10-09-2023 01:37 PM
We noticed that starting in 2023.7 we are getting error messages in the loader status, if the Enforce Primary Key Constraint option isn't selected with Primary keys setup in the table. Screenshot below.
Someone on our team asked why we even need primary keys on the table. Outside of the deduplication it provides, I didn't really have a good answer. There isn't much on the importance of using primary keys in the documentation or the community.
Outside of deduplication why do we need primary keys set up in the table?
Thank you,
John Cross
Solved! Go to Solution.
10-12-2023 10:13 AM
As mentioned by @RADSr, primary keys are crucial for ensuring the uniqueness of each row identifier in a table. They are particularly important for Incorta during the incremental data loading and deduplication process.
Previously, Incorta used to perform deduplication during both full and incremental loading jobs for tables. However, to optimize the load process, we stopped deduplicating data during full loads by default because most data sources already apply primary key constraints. Nevertheless, we require our clients to enforce the primary key constraint for data sources that don't enforce it.
Specific data sources, especially those storing data in a staging area with batches that might contain duplicates, necessitate enabling this flag to perform the deduplication during the full load and the incremental load. We encountered cases where customers didn't enforce the deduplication process during full loads for such data sources. Hence, we introduced this check to ensure the accuracy of join calculations.

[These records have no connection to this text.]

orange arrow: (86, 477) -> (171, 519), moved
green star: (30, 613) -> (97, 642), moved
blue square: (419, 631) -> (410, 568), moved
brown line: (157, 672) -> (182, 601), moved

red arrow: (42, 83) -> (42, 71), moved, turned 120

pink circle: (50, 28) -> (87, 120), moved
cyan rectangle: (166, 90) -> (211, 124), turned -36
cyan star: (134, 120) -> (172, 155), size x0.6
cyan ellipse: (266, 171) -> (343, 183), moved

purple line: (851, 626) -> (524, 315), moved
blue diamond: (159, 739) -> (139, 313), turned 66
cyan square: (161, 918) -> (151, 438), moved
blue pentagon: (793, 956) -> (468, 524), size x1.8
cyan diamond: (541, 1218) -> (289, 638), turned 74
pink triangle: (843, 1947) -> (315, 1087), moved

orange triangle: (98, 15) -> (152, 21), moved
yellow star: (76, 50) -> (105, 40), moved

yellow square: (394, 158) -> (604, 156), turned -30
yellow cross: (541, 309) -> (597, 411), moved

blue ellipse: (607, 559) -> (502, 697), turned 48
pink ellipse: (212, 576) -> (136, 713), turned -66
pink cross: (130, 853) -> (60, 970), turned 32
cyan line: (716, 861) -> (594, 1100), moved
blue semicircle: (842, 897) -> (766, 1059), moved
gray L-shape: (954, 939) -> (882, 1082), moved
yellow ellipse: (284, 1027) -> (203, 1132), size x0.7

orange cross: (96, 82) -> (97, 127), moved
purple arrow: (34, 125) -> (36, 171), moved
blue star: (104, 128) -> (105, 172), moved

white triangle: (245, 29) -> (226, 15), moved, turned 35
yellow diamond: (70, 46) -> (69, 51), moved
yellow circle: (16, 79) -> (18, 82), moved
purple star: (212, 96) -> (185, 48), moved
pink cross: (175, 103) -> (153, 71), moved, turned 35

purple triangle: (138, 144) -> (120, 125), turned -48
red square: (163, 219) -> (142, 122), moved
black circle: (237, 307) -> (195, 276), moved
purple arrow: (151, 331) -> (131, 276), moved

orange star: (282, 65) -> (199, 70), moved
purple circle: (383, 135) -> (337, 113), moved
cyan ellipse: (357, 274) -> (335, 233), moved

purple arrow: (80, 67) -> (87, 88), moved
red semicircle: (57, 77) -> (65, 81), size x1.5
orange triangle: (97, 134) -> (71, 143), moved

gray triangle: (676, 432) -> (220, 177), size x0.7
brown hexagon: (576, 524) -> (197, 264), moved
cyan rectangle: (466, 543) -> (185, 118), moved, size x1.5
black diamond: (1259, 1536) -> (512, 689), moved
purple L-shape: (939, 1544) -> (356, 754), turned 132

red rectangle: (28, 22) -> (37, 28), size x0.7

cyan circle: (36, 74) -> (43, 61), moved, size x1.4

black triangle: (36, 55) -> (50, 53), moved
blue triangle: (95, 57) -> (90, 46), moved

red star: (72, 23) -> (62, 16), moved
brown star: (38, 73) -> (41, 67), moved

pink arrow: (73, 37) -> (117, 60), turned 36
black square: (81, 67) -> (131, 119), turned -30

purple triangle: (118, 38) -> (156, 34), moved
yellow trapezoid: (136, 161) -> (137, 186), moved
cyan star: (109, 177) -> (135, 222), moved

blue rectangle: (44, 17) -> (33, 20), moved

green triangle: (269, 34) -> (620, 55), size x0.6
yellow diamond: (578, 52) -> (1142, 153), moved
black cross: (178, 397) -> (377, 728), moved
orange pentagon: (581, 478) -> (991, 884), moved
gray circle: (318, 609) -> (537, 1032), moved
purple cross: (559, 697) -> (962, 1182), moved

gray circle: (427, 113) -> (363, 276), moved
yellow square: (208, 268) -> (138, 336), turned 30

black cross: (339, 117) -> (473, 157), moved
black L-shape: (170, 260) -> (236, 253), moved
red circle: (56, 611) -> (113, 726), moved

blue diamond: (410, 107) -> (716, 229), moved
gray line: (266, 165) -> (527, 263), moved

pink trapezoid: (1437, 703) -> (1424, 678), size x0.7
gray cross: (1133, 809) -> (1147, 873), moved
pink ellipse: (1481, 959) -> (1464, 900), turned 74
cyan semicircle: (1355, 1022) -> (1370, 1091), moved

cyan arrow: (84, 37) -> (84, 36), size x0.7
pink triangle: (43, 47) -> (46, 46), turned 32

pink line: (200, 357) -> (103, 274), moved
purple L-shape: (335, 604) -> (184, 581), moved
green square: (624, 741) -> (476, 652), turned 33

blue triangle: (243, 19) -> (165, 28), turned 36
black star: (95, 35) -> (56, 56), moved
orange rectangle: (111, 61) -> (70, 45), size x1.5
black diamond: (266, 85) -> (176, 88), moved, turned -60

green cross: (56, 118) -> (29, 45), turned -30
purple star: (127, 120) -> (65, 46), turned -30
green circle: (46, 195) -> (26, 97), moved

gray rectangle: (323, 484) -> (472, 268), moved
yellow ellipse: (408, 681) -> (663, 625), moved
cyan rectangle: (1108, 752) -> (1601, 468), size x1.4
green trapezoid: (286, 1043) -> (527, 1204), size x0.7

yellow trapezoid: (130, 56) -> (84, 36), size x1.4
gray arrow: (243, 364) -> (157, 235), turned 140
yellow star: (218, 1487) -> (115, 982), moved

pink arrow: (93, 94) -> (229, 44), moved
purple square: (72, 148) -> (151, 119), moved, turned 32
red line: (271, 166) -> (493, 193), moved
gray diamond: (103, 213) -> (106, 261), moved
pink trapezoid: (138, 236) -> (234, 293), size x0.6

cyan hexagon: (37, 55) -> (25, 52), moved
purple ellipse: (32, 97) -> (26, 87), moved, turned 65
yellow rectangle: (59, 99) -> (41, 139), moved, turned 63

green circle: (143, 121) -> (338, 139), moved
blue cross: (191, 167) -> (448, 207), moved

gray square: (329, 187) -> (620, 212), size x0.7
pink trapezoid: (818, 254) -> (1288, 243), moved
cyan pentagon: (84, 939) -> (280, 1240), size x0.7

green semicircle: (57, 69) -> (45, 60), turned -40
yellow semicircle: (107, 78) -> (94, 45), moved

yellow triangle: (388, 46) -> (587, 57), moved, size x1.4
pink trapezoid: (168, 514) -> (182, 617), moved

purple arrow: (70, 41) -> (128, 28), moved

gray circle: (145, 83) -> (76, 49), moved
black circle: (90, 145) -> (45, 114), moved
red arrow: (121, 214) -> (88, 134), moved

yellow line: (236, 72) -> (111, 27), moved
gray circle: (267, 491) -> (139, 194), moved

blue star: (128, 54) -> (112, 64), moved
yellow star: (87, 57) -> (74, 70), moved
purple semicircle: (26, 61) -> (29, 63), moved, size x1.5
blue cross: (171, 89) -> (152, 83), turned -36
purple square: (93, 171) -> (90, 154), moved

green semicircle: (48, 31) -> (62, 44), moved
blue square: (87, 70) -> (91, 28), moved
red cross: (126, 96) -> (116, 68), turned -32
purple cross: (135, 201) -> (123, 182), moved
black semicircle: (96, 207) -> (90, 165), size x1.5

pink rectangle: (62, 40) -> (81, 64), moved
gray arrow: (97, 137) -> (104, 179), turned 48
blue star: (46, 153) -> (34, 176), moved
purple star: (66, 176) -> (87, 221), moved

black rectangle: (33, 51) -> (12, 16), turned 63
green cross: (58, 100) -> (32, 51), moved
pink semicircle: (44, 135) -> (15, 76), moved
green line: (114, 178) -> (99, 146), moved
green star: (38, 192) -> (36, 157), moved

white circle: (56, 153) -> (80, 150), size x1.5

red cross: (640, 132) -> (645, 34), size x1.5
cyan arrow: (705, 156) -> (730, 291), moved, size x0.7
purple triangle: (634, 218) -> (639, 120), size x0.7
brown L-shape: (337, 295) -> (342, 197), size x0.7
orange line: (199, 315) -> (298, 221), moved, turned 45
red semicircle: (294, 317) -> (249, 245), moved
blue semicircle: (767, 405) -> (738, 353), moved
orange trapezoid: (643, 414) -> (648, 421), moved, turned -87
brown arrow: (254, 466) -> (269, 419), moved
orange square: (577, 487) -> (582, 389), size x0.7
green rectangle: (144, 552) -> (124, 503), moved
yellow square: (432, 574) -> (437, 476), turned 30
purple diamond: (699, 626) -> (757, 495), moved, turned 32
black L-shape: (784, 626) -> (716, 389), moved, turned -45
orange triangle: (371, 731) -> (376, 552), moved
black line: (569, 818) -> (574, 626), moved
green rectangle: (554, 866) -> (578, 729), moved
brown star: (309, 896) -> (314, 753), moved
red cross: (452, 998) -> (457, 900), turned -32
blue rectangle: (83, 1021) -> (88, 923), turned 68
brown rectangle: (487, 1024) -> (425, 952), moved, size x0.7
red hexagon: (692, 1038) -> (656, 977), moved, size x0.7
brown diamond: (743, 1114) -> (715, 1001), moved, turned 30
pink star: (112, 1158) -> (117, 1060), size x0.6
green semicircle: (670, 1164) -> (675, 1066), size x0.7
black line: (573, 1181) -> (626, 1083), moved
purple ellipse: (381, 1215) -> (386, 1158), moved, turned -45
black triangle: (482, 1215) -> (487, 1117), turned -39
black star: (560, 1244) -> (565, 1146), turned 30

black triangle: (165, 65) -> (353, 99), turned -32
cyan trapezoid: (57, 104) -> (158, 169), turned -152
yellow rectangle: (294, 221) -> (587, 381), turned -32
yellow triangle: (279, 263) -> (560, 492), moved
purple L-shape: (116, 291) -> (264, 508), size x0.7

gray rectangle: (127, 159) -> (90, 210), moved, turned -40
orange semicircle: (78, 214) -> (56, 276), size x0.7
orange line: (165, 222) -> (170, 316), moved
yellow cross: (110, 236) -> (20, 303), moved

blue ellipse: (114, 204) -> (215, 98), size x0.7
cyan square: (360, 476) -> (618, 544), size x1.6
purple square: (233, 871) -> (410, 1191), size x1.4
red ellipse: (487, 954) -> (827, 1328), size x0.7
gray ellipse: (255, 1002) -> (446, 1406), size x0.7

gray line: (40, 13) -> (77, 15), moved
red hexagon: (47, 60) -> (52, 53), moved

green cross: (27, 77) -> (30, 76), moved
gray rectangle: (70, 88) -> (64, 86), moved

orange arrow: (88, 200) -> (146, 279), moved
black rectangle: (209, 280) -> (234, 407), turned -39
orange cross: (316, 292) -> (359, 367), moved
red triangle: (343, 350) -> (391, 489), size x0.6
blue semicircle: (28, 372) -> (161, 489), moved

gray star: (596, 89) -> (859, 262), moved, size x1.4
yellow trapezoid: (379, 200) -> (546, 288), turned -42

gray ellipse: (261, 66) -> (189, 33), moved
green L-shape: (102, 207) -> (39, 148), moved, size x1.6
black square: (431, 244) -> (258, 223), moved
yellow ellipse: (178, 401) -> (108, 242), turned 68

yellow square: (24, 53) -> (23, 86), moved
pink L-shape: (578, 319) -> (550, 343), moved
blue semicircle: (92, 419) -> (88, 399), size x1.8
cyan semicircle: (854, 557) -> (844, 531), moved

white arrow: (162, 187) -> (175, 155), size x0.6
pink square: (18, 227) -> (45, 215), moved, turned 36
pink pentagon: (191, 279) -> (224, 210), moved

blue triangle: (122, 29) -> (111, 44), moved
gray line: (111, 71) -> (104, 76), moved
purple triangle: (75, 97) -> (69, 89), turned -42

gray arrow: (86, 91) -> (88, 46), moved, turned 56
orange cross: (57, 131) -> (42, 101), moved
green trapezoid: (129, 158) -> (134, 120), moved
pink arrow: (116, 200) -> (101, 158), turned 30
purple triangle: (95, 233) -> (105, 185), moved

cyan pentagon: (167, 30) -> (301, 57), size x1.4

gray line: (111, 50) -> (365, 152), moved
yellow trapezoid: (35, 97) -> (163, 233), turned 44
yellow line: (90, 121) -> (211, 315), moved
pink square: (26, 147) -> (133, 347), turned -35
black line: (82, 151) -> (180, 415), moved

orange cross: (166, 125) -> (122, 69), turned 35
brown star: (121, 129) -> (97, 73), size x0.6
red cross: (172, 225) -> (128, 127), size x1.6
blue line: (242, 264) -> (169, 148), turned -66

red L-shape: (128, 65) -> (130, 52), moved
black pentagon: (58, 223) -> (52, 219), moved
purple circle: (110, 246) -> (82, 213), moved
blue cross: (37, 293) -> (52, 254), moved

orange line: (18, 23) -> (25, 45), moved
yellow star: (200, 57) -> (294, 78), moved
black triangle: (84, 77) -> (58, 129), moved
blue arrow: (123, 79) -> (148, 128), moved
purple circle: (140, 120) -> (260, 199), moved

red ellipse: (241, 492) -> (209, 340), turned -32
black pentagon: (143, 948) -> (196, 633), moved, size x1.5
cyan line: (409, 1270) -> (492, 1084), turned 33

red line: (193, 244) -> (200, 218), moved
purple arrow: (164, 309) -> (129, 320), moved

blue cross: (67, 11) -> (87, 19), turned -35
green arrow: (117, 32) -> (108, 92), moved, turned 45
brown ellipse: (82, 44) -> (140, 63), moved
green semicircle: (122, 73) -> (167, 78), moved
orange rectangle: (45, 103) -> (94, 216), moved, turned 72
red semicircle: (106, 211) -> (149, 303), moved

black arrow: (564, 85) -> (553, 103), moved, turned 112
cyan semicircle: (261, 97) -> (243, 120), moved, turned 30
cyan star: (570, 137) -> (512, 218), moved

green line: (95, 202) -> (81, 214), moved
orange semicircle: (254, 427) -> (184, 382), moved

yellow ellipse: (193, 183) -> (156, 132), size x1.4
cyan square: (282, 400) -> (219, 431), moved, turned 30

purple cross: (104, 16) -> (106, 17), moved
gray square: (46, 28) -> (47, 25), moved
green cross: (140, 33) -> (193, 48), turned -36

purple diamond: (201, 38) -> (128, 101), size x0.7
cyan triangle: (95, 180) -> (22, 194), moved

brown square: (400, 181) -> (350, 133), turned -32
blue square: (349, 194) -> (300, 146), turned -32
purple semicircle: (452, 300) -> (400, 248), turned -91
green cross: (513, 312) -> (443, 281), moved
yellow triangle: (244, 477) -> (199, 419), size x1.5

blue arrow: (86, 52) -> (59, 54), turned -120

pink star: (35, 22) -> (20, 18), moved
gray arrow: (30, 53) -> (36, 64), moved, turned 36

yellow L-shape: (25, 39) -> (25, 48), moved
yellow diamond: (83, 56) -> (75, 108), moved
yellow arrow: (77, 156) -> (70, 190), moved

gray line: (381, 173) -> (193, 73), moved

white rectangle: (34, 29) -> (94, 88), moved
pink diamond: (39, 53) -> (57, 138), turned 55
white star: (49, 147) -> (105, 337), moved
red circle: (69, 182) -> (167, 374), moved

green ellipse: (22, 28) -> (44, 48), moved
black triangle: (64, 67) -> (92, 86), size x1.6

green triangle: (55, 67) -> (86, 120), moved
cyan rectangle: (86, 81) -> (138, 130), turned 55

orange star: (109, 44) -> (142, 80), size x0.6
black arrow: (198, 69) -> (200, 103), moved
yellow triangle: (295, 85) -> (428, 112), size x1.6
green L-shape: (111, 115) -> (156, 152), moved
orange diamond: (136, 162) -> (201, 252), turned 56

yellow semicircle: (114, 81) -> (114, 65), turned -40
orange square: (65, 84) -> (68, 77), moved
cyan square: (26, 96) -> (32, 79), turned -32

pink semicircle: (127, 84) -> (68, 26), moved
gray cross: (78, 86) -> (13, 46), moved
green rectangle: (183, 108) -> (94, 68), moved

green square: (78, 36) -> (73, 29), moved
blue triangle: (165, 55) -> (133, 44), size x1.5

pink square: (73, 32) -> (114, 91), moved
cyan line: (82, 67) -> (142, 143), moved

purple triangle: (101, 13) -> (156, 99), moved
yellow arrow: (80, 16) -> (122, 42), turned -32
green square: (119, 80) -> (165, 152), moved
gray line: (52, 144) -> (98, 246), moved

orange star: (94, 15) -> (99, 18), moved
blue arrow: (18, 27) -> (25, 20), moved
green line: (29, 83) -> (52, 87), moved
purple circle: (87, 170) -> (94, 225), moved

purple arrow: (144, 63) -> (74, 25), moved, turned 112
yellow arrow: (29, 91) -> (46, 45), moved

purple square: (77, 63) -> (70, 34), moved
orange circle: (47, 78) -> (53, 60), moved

Also, the logic of some MVs might return duplicates, which is why it is common to see issues like this with the MVs with keys identified after the upgrade. Enabling the flag (Enforce Primary Key Constraint) and then applying the loading from staging would fix the issue.
10-12-2023 11:41 AM
Thanks @mhelmy - and just to confirm, there's no query performance hit/gain associated with the key designation?
10-19-2023 08:45 AM
Having keys on tables introduces additional steps during the load process. However, they are necessary for the deduplication step. As for query performance, keys do not have an impact.